Simon: That's exactly true, because as you said, everybody has a plan until they don't. And the framework is supposed to be a guiding protocol…

Stephan: A helping hand. Let's say a helping hand.

Simon: Thank you. And you have to adapt, because no two incidents are the same. Or have you had two incidents that are the same? In my experience, not even two ransomware cases are the same. And they are quite similar.

Stephan: I mean, of course you can see similarities if it's the same campaign by the same threat actor. But what makes the difference is that the networks of our clients are different. So of course, then every incident is a bit different. Maybe not always that different from an etiquette point of view. But then of course on the side of how the defenders are dealing with it, how the organization responds to it.

Simon: This difference is exactly where we also would need our listeners because in our energy sector we have a different type of substations, we have different type of environments and for us as external consultants we are always dependent on the proficiency and the information the engineers in the field provide because the engineers in the field know their systems the best and even in the incident response case where we are supposed to be specialists, we are still dependent on the people that know the system. So, in your case, for example, you said two systems are never the same with the customers. You always have to go to the Active Directory admin, to the network admin, to the firewall admin. In your case, sometimes the endpoint management guy or girl, in my case more the protection engineers and so on and so forth. So, this is a universal truth for every industry.

Stephan: Definitely and it gets even more interesting the more different providers are involved especially IT providers and not necessarily security providers, but more different IT providers are involved, and I guess it's somewhat similar in OT, right?

Simon:  In OT you have certain types of vendors that care for certain type of the environment or networks. You have all the big vendors that come in, okay, I need to protect my devices, or you don't have all the capabilities because it's proprietary. Or you need people with a special skill set and so on and so forth. So, in IT it's I would say different, I don't want to say it's easier, because you have endpoint protection and you can get the memory dumps and you can get the images and all the services and so on and so forth, which I really enjoyed back in the days. But in OT you have first differences, you have clear text. So, you can do Wireshark sniffs, you can do packet captures. That's why we always have network intrusion detection systems and never endpoint intrusion detection systems. But the whole process is supposed to be the same, but the technicalities are different. So, you also need a different kind of skill set because Stephan, have you ever heard of IEC 62?

Stephan: Actually, I did, but I would not reckon myself to be an OT expert. I'm very happy to have at least some experts that are capable of that. There is a community of experts building up all over the country, forming a team or a community to defend against threats to target exactly these kinds of words, these kinds of protocols, of course.

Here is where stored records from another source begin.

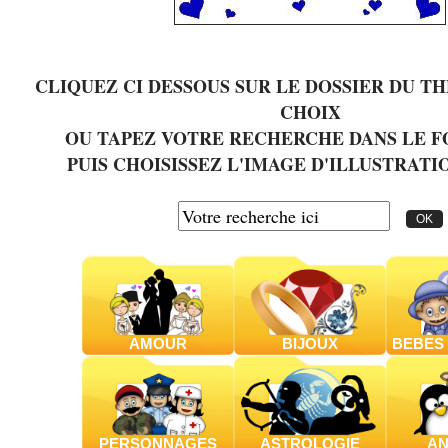
CLIQUEZ CI DESSOUS SUR LE DOSSIER DU T
CHOIX
OU TAPEZ VOTRE RECHERCHE DANS LE 
PUIS CHOISISSEZ L'IMAGE D'ILLUSTRATI
AMOUR
BIJOUX
BEBES 
PERSONNAGES
ASTROLOGIE
AN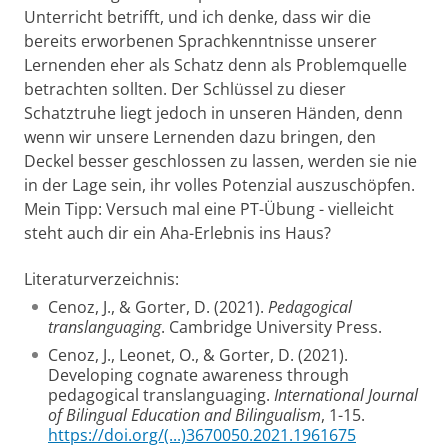
Unterricht betrifft, und ich denke, dass wir die
bereits erworbenen Sprachkenntnisse unserer
Lernenden eher als Schatz denn als Problemquelle
betrachten sollten. Der Schlüssel zu dieser
Schatztruhe liegt jedoch in unseren Händen, denn
wenn wir unsere Lernenden dazu bringen, den
Deckel besser geschlossen zu lassen, werden sie nie
in der Lage sein, ihr volles Potenzial auszuschöpfen.
Mein Tipp: Versuch mal eine PT-Übung - vielleicht
steht auch dir ein Aha-Erlebnis ins Haus?
Literaturverzeichnis:
Cenoz, J., & Gorter, D. (2021).
Pedagogical
translanguaging
. Cambridge University Press.
Cenoz, J., Leonet, O., & Gorter, D. (2021).
Developing cognate awareness through
pedagogical translanguaging.
International Journal
of Bilingual Education and Bilingualism
, 1-15.
https://doi.org/(...)3670050.2021.1961675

But yeah, it's on the technical level very, very different than from typical IT incident response. Although I would say even IT incident response has changed quite drastically during the last years. Because you mentioned analyzing single systems, looking at memory dumps, et cetera, et cetera, which changed on one hand maybe with EDR to have telemetry much quicker, of course, in a broader spectrum. But also, forensic tools changed, and incident response tools, I would like to say, changed to really support the increasing rates of complexity and of sheer size that company networks have nowadays.

So, it's quite common for us, for example, to perform the investigation in parallel across a couple of thousand endpoints or generally assets or a couple of assets.

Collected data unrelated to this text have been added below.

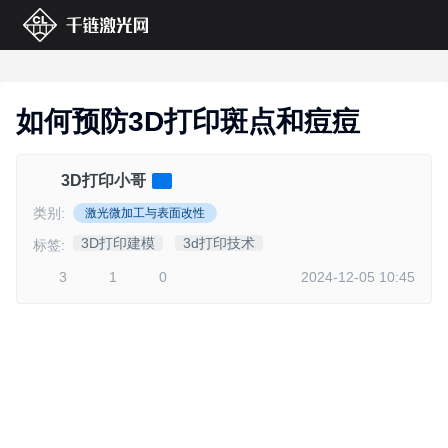
如何预防3D打印斑点和痘痘
3D打印小哥
类别:
激光微加工与表面改性
3D打印建模
3d打印技术
标签:
3
1
0
2024-12-05 10:45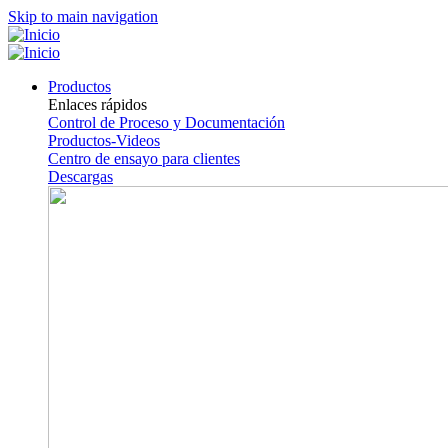
Skip to main navigation
Productos
Enlaces rápidos
Control de Proceso y Documentación
Productos-Videos
Centro de ensayo para clientes
Descargas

Simon: Which was not possible a few years ago.

Stephan: Yeah, correct, correct. So, my question to you then would be, Simon, how does this compare to OT? Are we there yet when it comes to scalability or is it totally different and not that huge of a problem because you focus on network instead.

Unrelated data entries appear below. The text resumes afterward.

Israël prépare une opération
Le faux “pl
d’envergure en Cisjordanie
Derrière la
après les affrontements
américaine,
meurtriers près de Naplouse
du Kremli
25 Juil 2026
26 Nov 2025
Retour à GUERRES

Simon: This was exactly my next point because the ominous OT-IT convergence has been thrown around for a few years now and it also has been going on quite rapidly. So, we also have OT-specific active directory trees, OT-specific I'd like to say Windows PCs that are branded as engineering workstations, but it's basically just a Windows PC with specialized software on it.

Stephan: Sorry, Simon. Specialist software. mean like just it receives no updates, right?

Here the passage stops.